I can't wait to get my land tax bill next year. Expecting a figure equivalent to an overseas holiday.
We have a big land tax bill due in a week for property held in a trust. It is a good lesson on getting appropriate advice on setting up how you should hold property. (This was not our doing, but an inherited situation.) We also have our own land tax to pay for our double block.
If we get approval to build townhouses on our double block, we will be putting each townhouse into a separate trust. The two houses will be left in hubby's name on much smaller blocks, and I've estimated that the land tax on the total might still be around what it is now.
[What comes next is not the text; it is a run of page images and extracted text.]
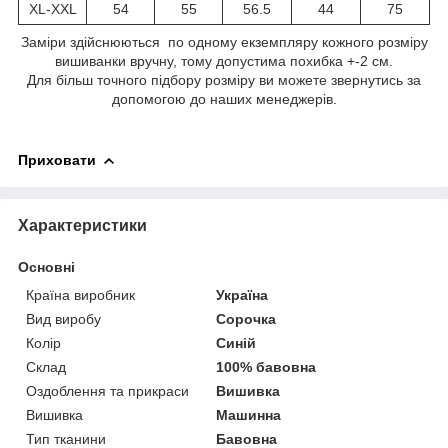
XL-XXL
54
55
56.5
44
75
Заміри здійснюються по одному екземпляру кожного розміру
вишиванки вручну, тому допустима похибка +-2 см.
Для більш точного підбору розміру ви можете звернутись за
допомогою до наших менеджерів.
Приховати
Характеристики
Основні
Країна виробник
Україна
Вид виробу
Сорочка
Колір
Синій
Склад
100% бавовна
Оздоблення та прикраси
Вишивка
Вишивка
Машинна
Тип тканини
Бавовна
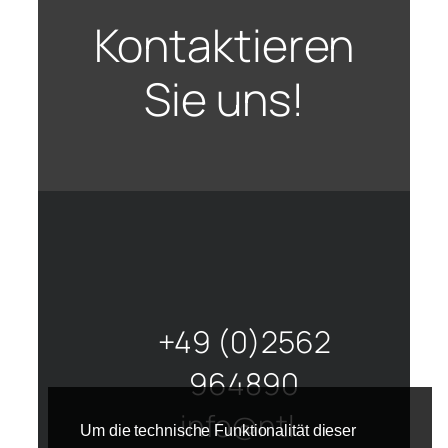
Kontaktieren
Sie uns!
+49 (0)2562
964890
info@ntl-
Um die technische Funktionalität dieser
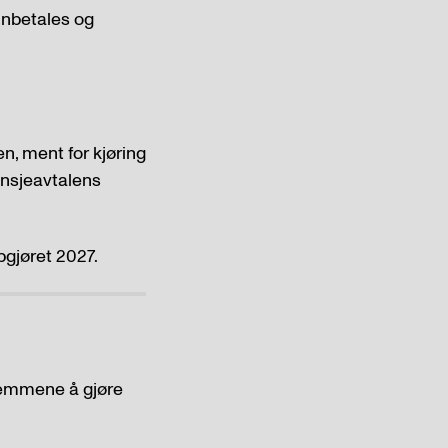
nnbetales og
n, ment for kjøring
ansjeavtalens
gjøret 2027.
dlemmene å gjøre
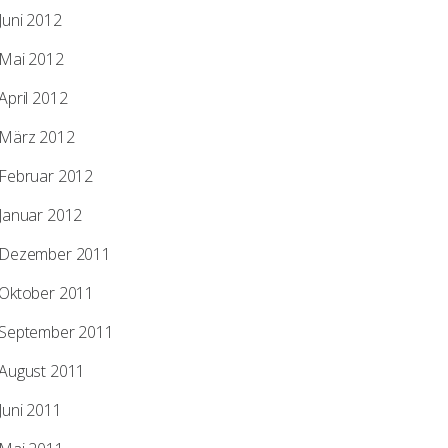
Juni 2012
Mai 2012
April 2012
März 2012
Februar 2012
Januar 2012
Dezember 2011
Oktober 2011
September 2011
August 2011
Juni 2011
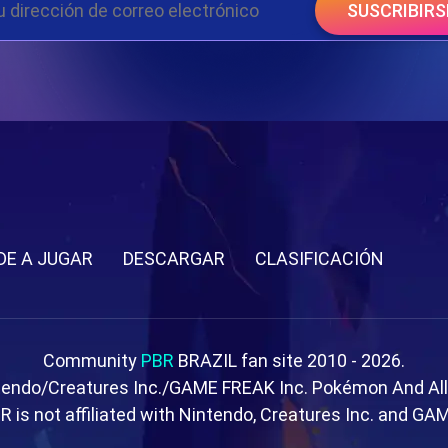
SUSCRIBIRS
DE A JUGAR
DESCARGAR
CLASIFICACIÓN
Community
PBR
BRAZIL fan site 2010 - 2026.
tendo/Creatures Inc./GAME FREAK Inc. Pokémon And Al
R is not affiliated with Nintendo, Creatures Inc. and GA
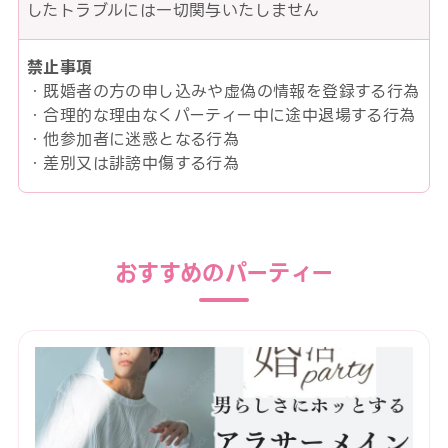
したトラブルには一切関与いたしません
禁止事項
・既婚者の方の申し込みや虚偽の情報を登録する行為
・合理的な理由なくパーティー中に途中退場する行為
・他参加者に迷惑となる行為
・差別又は誹謗中傷する行為
おすすめのパーティー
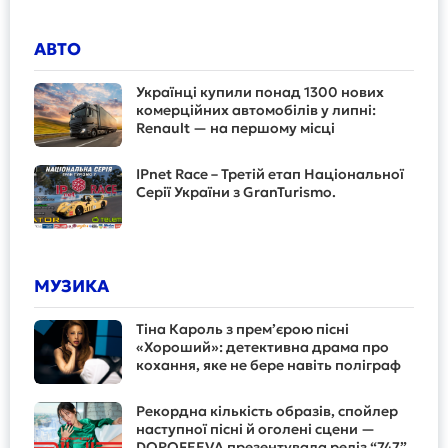
АВТО
Українці купили понад 1300 нових
комерційних автомобілів у липні:
Renault — на першому місці
IPnet Race – Третій етап Національної
Серії України з GranTurismo.
МУЗИКА
Тіна Кароль з прем’єрою пісні
«Хороший»: детективна драма про
кохання, яке не бере навіть поліграф
Рекордна кількість образів, спойлер
наступної пісні й оголені сцени —
DOROFEEVA презентувала реліз “747”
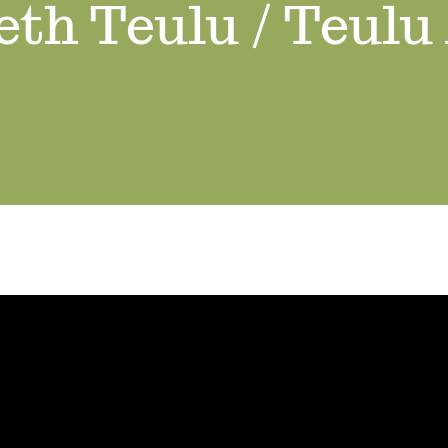
th Teulu / Teulu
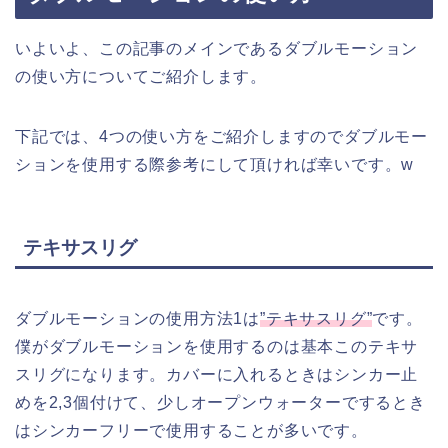
いよいよ、この記事のメインであるダブルモーション
の使い方についてご紹介します。
下記では、4つの使い方をご紹介しますのでダブルモー
ションを使用する際参考にして頂ければ幸いです。w
テキサスリグ
ダブルモーションの使用方法1は
”テキサスリグ”
です。
僕がダブルモーションを使用するのは基本このテキサ
スリグになります。カバーに入れるときはシンカー止
めを2,3個付けて、少しオープンウォーターでするとき
はシンカーフリーで使用することが多いです。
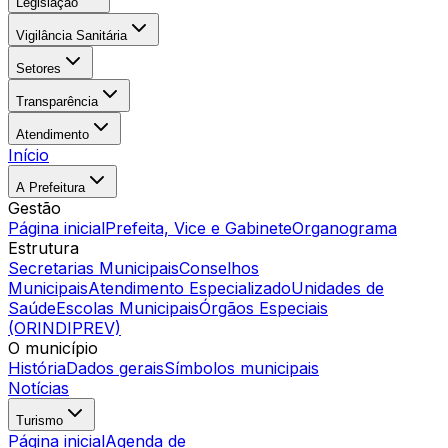
Legislação
Vigilância Sanitária
Setores
Transparência
Atendimento
Início
A Prefeitura
Gestão
Página inicial
Prefeita, Vice e Gabinete
Organograma
Estrutura
Secretarias Municipais
Conselhos
Municipais
Atendimento Especializado
Unidades de
Saúde
Escolas Municipais
Órgãos Especiais
(ORINDIPREV)
O município
História
Dados gerais
Símbolos municipais
Notícias
Turismo
Página inicial
Agenda de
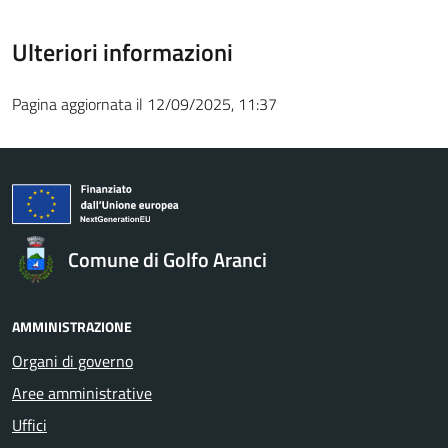
Ulteriori informazioni
Pagina aggiornata il 12/09/2025, 11:37
Comune di Golfo Aranci
AMMINISTRAZIONE
Organi di governo
Aree amministrative
Uffici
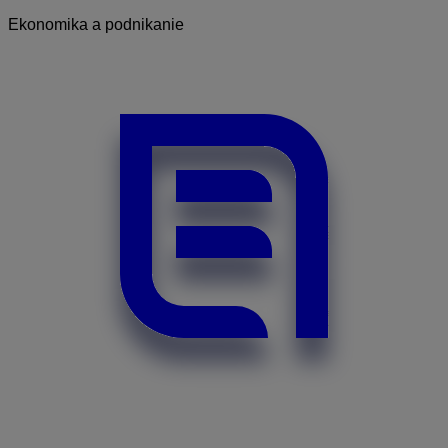
Ekonomika a podnikanie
With the trust, the options are to pay the stamp duty to transfer one or more houses into different names/trusts, which would only be worthwhile if we hold the properties long enough to recoup the expenses of doing so, or to suck it up and decide whether to sell something, buy something else in another entity, sell a property and buy shares instead, etc.
We have until 30 June 2015 (land tax is calculated on your holdings as at that date) to make a decision on whether we change things. If we do nothing, we get to pay it again next year. I really hurts to pay out so much. i know we are lucky to have the assets, but structured differently, we be so much better off.
My parents chose just one trust for several reasons that made sense at the time, but one of the reasons not to set up more than one trust was the extra cost to manage multiple trusts, cost to do the tax etc. I don't recall any advice back then about land tax being discussed and the option of having one property per trust. (Also, I guess the land value was much less back then, and as it rises, the land tax rises.)
So, when the likes of fullylucky ask questions and ignore the answers, it makes me annoyed. My parents took advice, and the advice was to have more than one trust. Choosing not to do so has proved to have been the wrong way to set things up, but at the time, land tax was not the impost it has become.
There is a lesson there for budding investors.